━━ Material provided ━━
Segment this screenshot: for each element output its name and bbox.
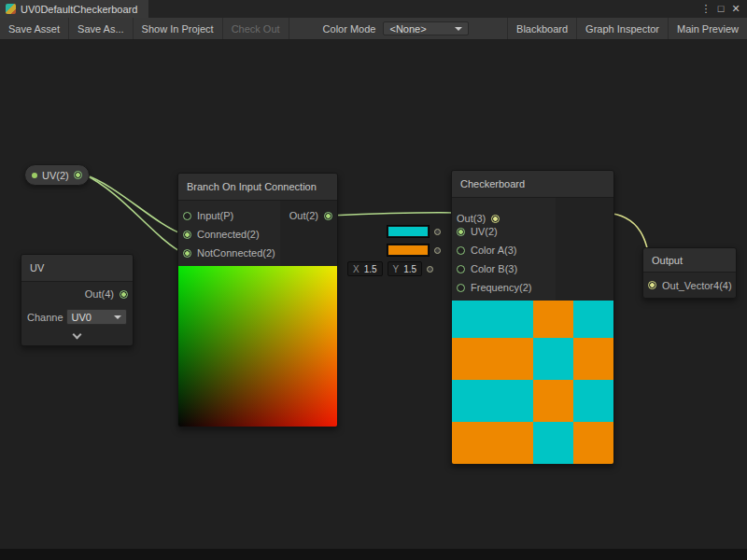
checker-cell (573, 338, 613, 380)
branch-out2-port[interactable] (324, 212, 332, 220)
color-a-swatch[interactable] (387, 225, 430, 238)
graph-inspector-toggle-button[interactable]: Graph Inspector (576, 18, 668, 39)
checker-cell (573, 422, 613, 464)
checker-cell (533, 301, 573, 338)
color-a-value-widget (387, 225, 441, 238)
frequency-x-label: X (353, 264, 359, 274)
frequency-x-value: 1.5 (364, 264, 377, 274)
blackboard-toggle-button[interactable]: Blackboard (507, 18, 576, 39)
color-mode-label: Color Mode (316, 18, 384, 39)
frequency-y-value: 1.5 (403, 264, 416, 274)
window-controls: ⋮ □ ✕ (698, 0, 747, 18)
branch-output-row: Out(2) (280, 206, 337, 225)
branch-node-title: Branch On Input Connection (178, 174, 337, 201)
branch-notconnected-port[interactable] (183, 249, 191, 258)
main-preview-toggle-button[interactable]: Main Preview (668, 18, 747, 39)
color-b-connector-dot-icon (434, 247, 441, 254)
save-as-button[interactable]: Save As... (69, 18, 134, 39)
branch-out2-label: Out(2) (289, 210, 318, 221)
branch-node-preview-image (178, 266, 337, 427)
frequency-y-label: Y (393, 264, 400, 274)
checkerboard-input-row: Color A(3) (452, 241, 613, 259)
graph-toolbar: Save Asset Save As... Show In Project Ch… (0, 18, 747, 40)
checker-cell (452, 301, 533, 338)
checkerboard-color-b-label: Color B(3) (471, 263, 517, 274)
checker-cell (533, 422, 573, 464)
uv-node-collapse-button[interactable] (21, 328, 133, 345)
edge-uvpill-to-notconnected[interactable] (84, 175, 183, 253)
branch-connected-port[interactable] (183, 231, 191, 239)
checker-cell (452, 380, 533, 422)
checker-cell (573, 301, 613, 338)
tab-bar: UV0DefaultCheckerboard ⋮ □ ✕ (0, 0, 747, 18)
checker-cell (573, 380, 613, 422)
checkerboard-frequency-label: Frequency(2) (471, 282, 531, 293)
output-node[interactable]: Output Out_Vector4(4) (642, 247, 737, 299)
uv-channel-value: UV0 (72, 312, 92, 323)
checkerboard-color-a-label: Color A(3) (471, 245, 517, 256)
branch-input-row: Input(P) (178, 206, 280, 225)
graph-tab[interactable]: UV0DefaultCheckerboard (0, 0, 148, 18)
save-asset-button[interactable]: Save Asset (0, 18, 69, 39)
uv-node[interactable]: UV Out(4) Channe UV0 (21, 254, 134, 346)
shader-graph-asset-icon (6, 4, 16, 14)
vector2-type-dot-icon (32, 173, 37, 178)
check-out-button[interactable]: Check Out (223, 18, 289, 39)
uv-channel-dropdown[interactable]: UV0 (66, 309, 127, 325)
checkerboard-node[interactable]: Checkerboard Out(3) UV(2) Color A(3) Col… (451, 170, 614, 465)
uv-out4-label: Out(4) (85, 288, 114, 300)
output-vector4-label: Out_Vector4(4) (662, 280, 732, 291)
edge-branch-to-checkerboard[interactable] (329, 213, 458, 216)
uv2-pill-label: UV(2) (42, 170, 69, 181)
color-b-value-widget (387, 244, 441, 257)
tab-title: UV0DefaultCheckerboard (21, 4, 137, 15)
window-bottom-edge (0, 549, 747, 560)
checkerboard-node-title: Checkerboard (452, 171, 613, 198)
color-a-swatch-fill (388, 227, 428, 236)
uv-out4-port[interactable] (120, 290, 128, 299)
checkerboard-input-row: UV(2) (452, 222, 613, 241)
graph-canvas[interactable]: UV(2) UV Out(4) Channe UV0 Branch On Inp… (0, 40, 747, 560)
color-b-swatch[interactable] (387, 244, 430, 257)
branch-input-p-label: Input(P) (197, 210, 233, 221)
color-mode-value: <None> (389, 23, 426, 35)
toolbar-right-group: Blackboard Graph Inspector Main Preview (507, 18, 747, 39)
maximize-icon[interactable]: □ (713, 0, 728, 18)
uv2-pill-output-port[interactable] (74, 171, 82, 179)
checkerboard-color-a-port[interactable] (457, 246, 465, 255)
chevron-down-icon (114, 315, 121, 319)
color-mode-dropdown[interactable]: <None> (383, 21, 469, 35)
checker-cell (533, 338, 573, 380)
branch-notconnected-label: NotConnected(2) (197, 247, 275, 259)
checkerboard-input-row: Frequency(2) (452, 278, 613, 297)
checkerboard-preview-image (452, 301, 613, 464)
branch-on-input-connection-node[interactable]: Branch On Input Connection Input(P) Conn… (177, 173, 338, 427)
branch-input-row: NotConnected(2) (178, 244, 280, 262)
show-in-project-button[interactable]: Show In Project (134, 18, 223, 39)
checkerboard-uv-port[interactable] (457, 228, 465, 236)
frequency-y-field[interactable]: Y 1.5 (388, 261, 423, 276)
uv-channel-label: Channe (27, 312, 63, 323)
color-a-connector-dot-icon (434, 229, 441, 235)
uv2-pill-node[interactable]: UV(2) (24, 164, 90, 186)
frequency-x-field[interactable]: X 1.5 (347, 261, 383, 276)
chevron-down-icon (455, 27, 462, 31)
checkerboard-color-b-port[interactable] (457, 265, 465, 273)
checkerboard-frequency-port[interactable] (457, 284, 465, 292)
checker-cell (452, 422, 533, 464)
frequency-connector-dot-icon (427, 266, 433, 273)
window-menu-icon[interactable]: ⋮ (698, 0, 713, 18)
checkerboard-uv-label: UV(2) (471, 226, 498, 237)
checkerboard-input-row: Color B(3) (452, 259, 613, 278)
output-input-row: Out_Vector4(4) (643, 273, 736, 298)
branch-input-row: Connected(2) (178, 225, 280, 244)
close-icon[interactable]: ✕ (728, 0, 743, 18)
branch-input-p-port[interactable] (183, 212, 191, 220)
color-b-swatch-fill (388, 245, 428, 255)
output-vector4-port[interactable] (648, 281, 656, 289)
frequency-value-widget: X 1.5 Y 1.5 (347, 261, 433, 276)
checker-cell (533, 380, 573, 422)
chevron-down-icon (73, 330, 82, 340)
uv-node-title: UV (21, 255, 133, 282)
shader-graph-window: { "window": { "tab_title": "UV0DefaultCh… (0, 0, 747, 560)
━━━
Exercise prompt »
Write out every line from the data above that includes "fill".

Your solution »
color-a-swatch-fill (388, 227, 428, 236)
color-b-swatch-fill (388, 245, 428, 255)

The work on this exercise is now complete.